Source: PA
David Willetts has drawn praise from an unlikely quarter for his support for longitudinal research and his “prolonged and persistent” campaign to persuade the government to spend millions of pounds on a new birth cohort study.
Left-leaning commentator Polly Toynbee said she was “unaccustomed to praising this government”, but thanked the universities and science minister for “putting evidence first – even if that risks history recording some awkward facts about this era”.
Speaking at the launch of a report for the Academy of Social Sciences, Making the Case for the Social Sciences – Longitudinal Studies, Ms Toynbee said that birth cohort studies were “the crown jewels…in the long and distinguished history of British social science”.
Her main regret was that the UK’s “world-class longitudinal data” were seldom matched by “world-class social policy based on [them]”.
Diana Kuh, director of the Medical Research Council Unit for Lifelong Health and Ageing, described how collecting fresh data from the 1946 birth cohort had enabled researchers to demonstrate that “the health legacy of social inequality in childhood persists up to retirement”.
Similar studies were essential for addressing “the scientific and political priority” to “improve the well-being of ageing baby boomers”.
Mr Willetts told the event that he wanted to “maintain the canonical succession of birth cohort studies dating back to 1946”, even though this had been interrupted between 1970 and 2000, and “to collect the data for others to use in 50 years’ time in ways we can’t imagine”.

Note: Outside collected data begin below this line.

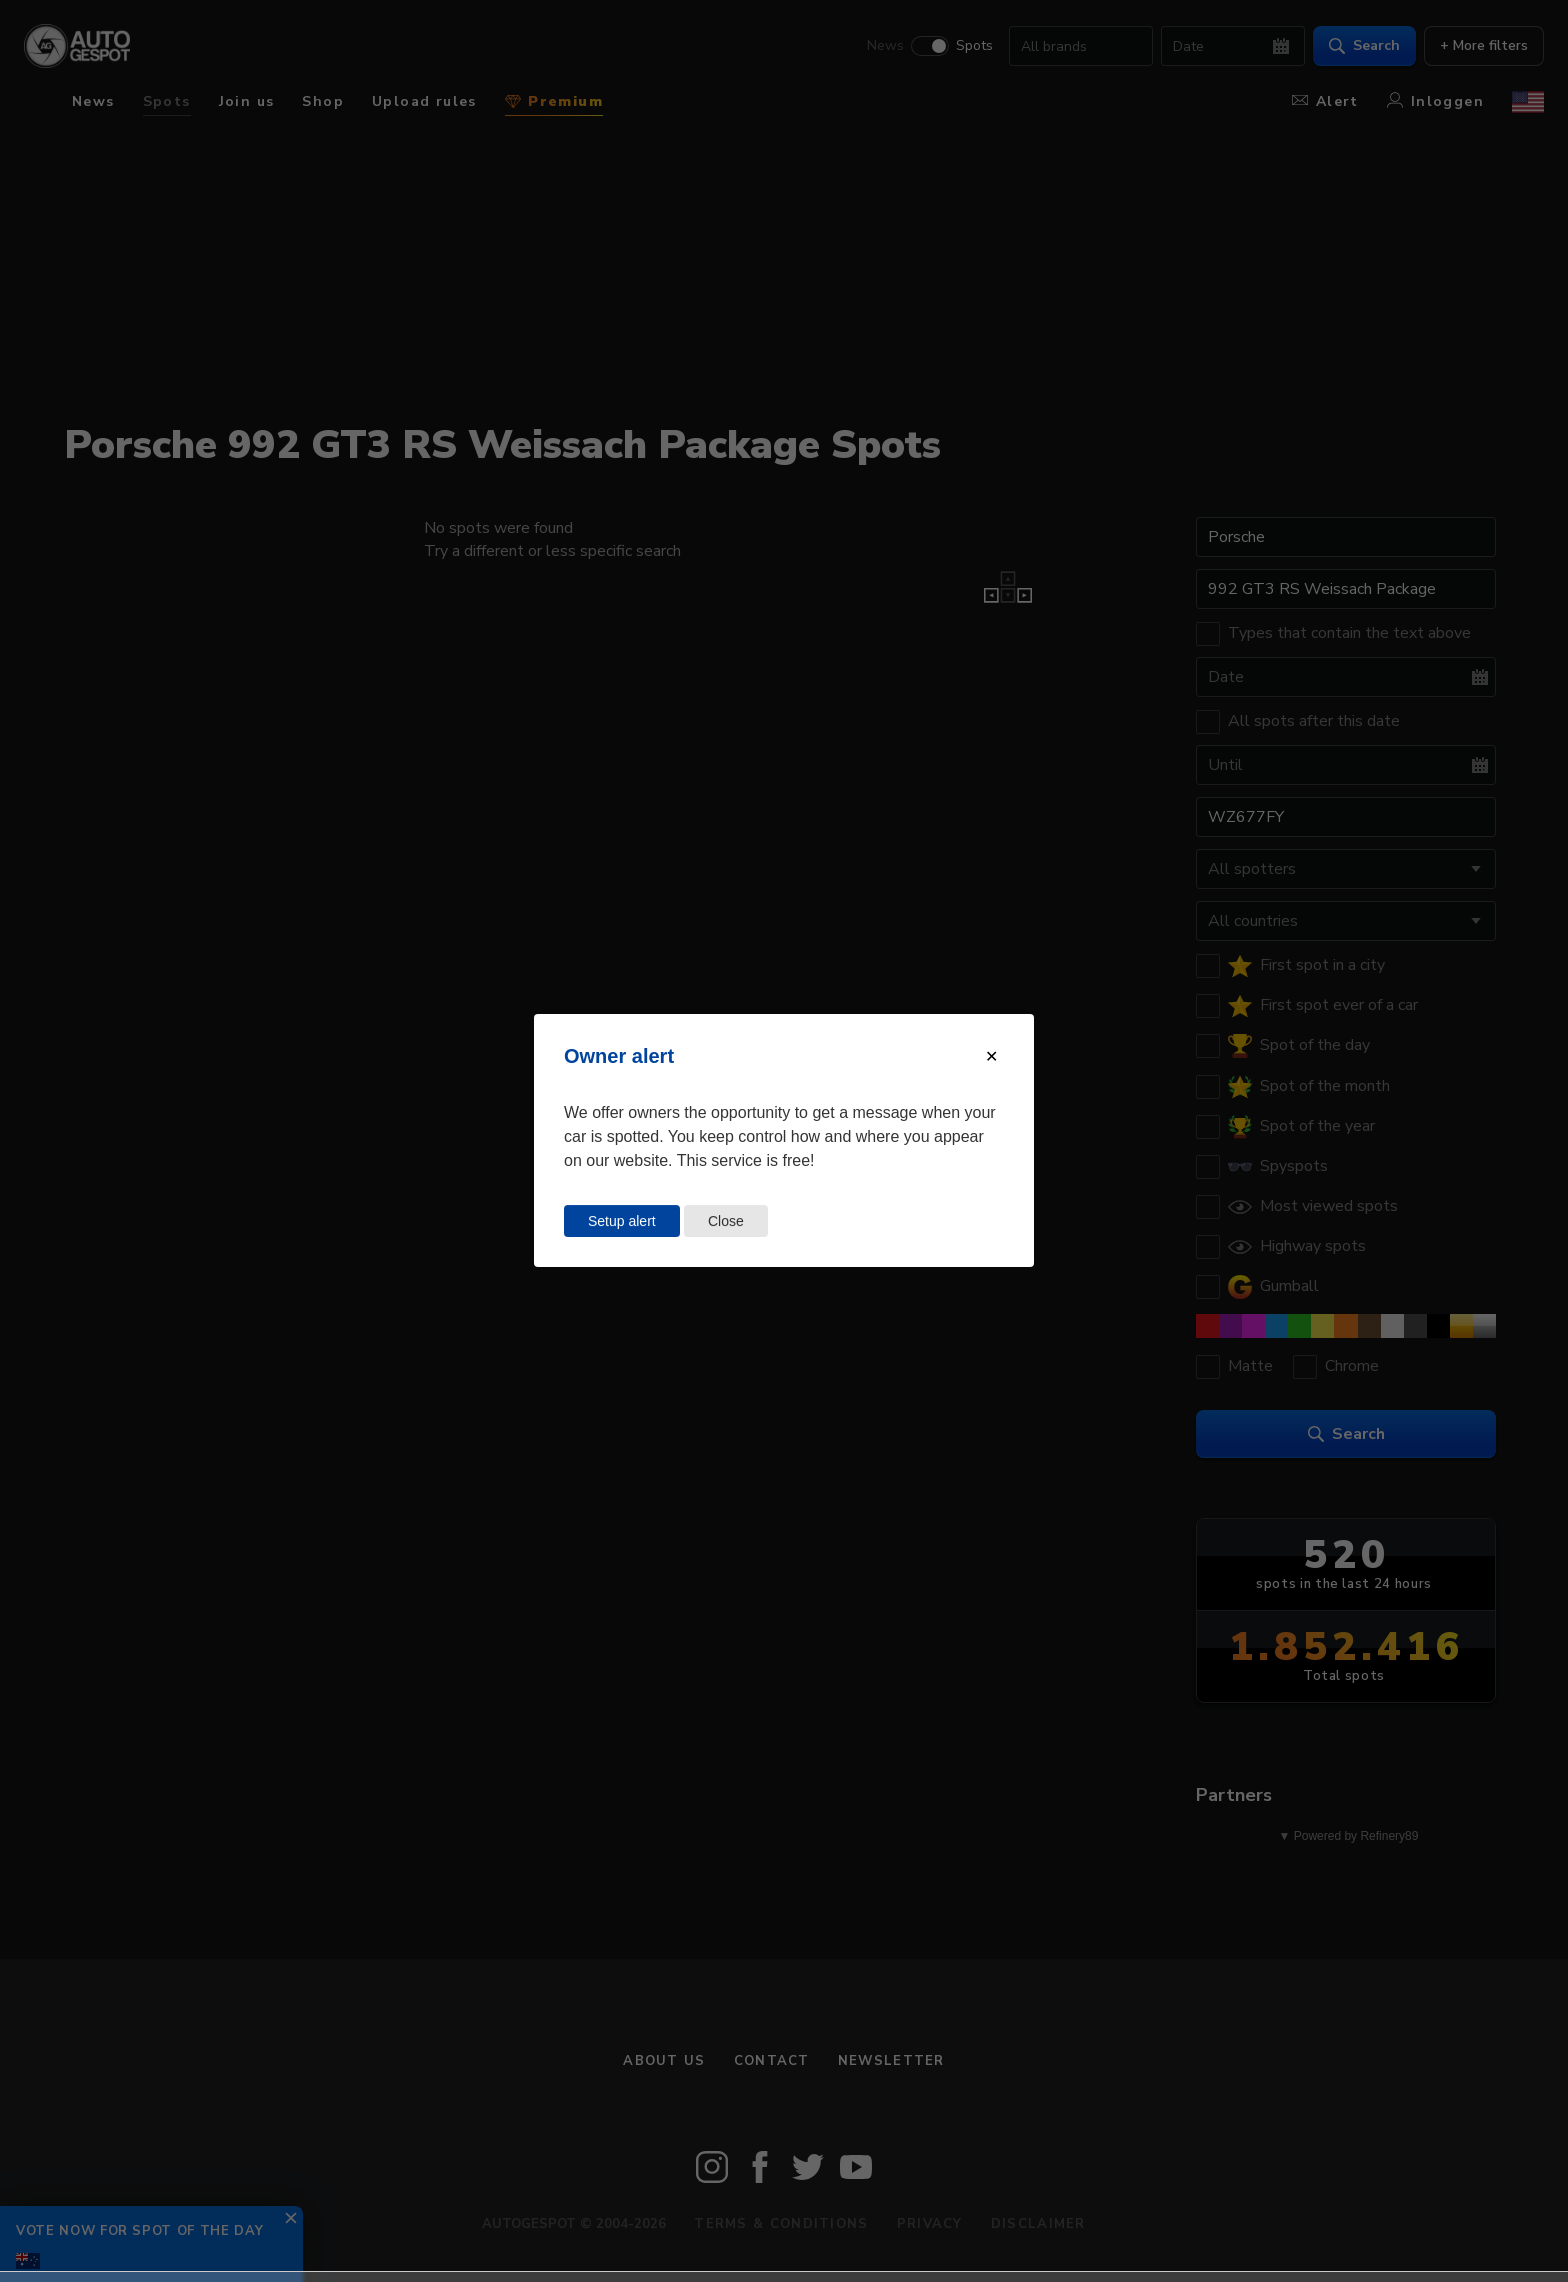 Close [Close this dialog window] (726, 1221)
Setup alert (622, 1221)
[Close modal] (991, 1056)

Yet he also issued a challenge to academics. He poked gentle fun at those who, when he was trying to organise a tour by experts to explain the new fees regime, had asked them not to go to certain institutions, so researchers could carry out a comparative analysis of the initiative’s impact.
He also suggested that the UK needed far more research on “the difficult question of: ‘How much social mobility do you buy for different interventions at different stages of the life cycle?’”
Meanwhile, Ziyad Marar, global publishing director of SAGE, which sponsored the event at the BIS Conference Centre on 11?June, highlighted “a climate of mixed fortunes for social science”.
He referred to controversial moves by Republicans in the US to take away funding for political science from the National Science Foundation.
While the UK had seen less “intellectual vandalism” of that kind, he was still worried by how often “big science drives the debate”, for example on open access.